Below are the records to retype. Keep every character exactly and leave out the pictures.
(RECORDS TO PROCESS begins)
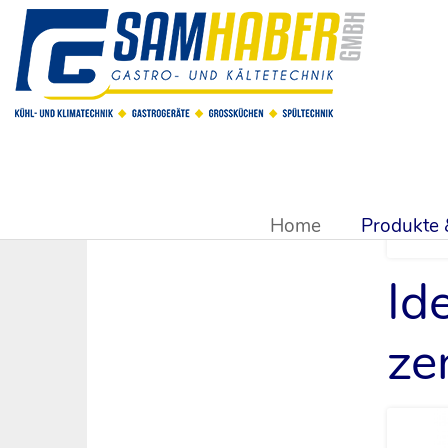
Sie sind hier:
Produkte & Shop
>
Pizzatechnik
>
Belegstati
Home
Produkte
Id
ze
(RECORDS TO PROCESS ends)
EXERCISE ANSWER:
Sie sind hier:
Produkte & Shop
>
Pizzatechnik
>
Belegstati
Home
Produkte
Id
ze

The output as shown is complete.